» EXERCISE INSTRUCTIONS: Copy the records word for word. Pictures do not go in.

» PROVIDED DATA:
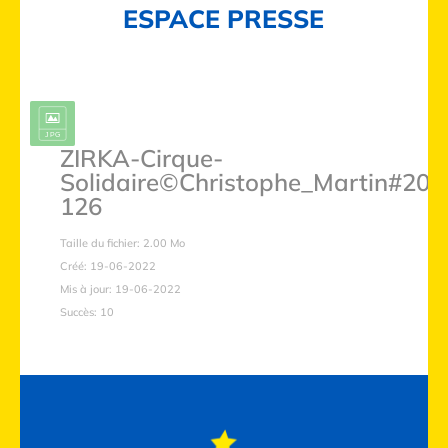
ESPACE PRESSE
ZIRKA-Cirque-
Solidaire©Christophe_Martin#202
126
Taille du fichier: 2.00 Mo
Créé: 19-06-2022
Mis à jour: 19-06-2022
Succès: 10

» SOLUTION FOR THIS TASK:
ESPACE PRESSE
ZIRKA-Cirque-
Solidaire©Christophe_Martin#202
126
Taille du fichier: 2.00 Mo
Créé: 19-06-2022
Mis à jour: 19-06-2022
Succès: 10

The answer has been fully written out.